Giving his acceptance speech at the Mellon Auditorium in Washington D.C, Khan said, “I have no idea how the work that we started back home would interest somehow outside India.”
Launched in 2012, the Sunday morning talk show tackles India’s pressing social problems like forced abortions of unborn girls, sexual assault, alcoholism and domestic violence. Khan said, the combination of his team's expertise in social issues and the capability to transform that expertise into the visual story is the reason behind his show’s success.
“Me and my friends are trying to do this show with love, because we feel we are part of the problem, and we are also part of the solution.” said Khan. His director wife, Kiran Rao, accompanied him to last month's ceremony. Last year, Khan was featured on the cover of TIME Magazine and was later selected as one of TIME Magazine’s 100 most influential people of 2013.

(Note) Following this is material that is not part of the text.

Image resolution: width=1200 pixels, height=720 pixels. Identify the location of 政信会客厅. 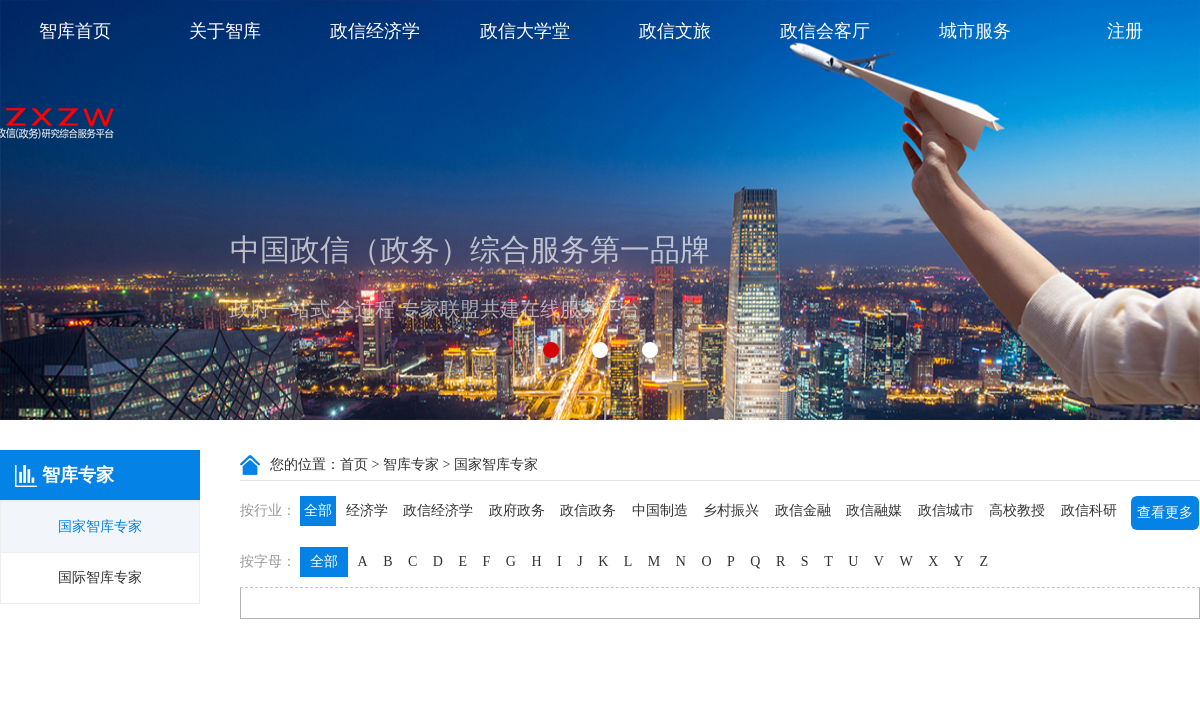
(825, 31).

American Abroad Media (AAM) also honored Kathryn Bigelow, an Oscar winning film director and producer, last night for her stunning portrayal of characters and conflicts in her movies.
Bigelow is the director of “Hurt Locker”, a 2008 American war drama about a three-man bomb squad during the Iraq war, and “Zero Dark Thirty”, which chronicled America’s decade long man hunt for Osama Bin Laden. Bigelow is the first woman to win an Oscar for Best Director for "The Hurt Locker” in 2008.
International Center for Nonviolent Conflict (ICNC) was also honored during the event for producing an award winning documentaries on the role of non–violent resistance in promoting democratic change and justice.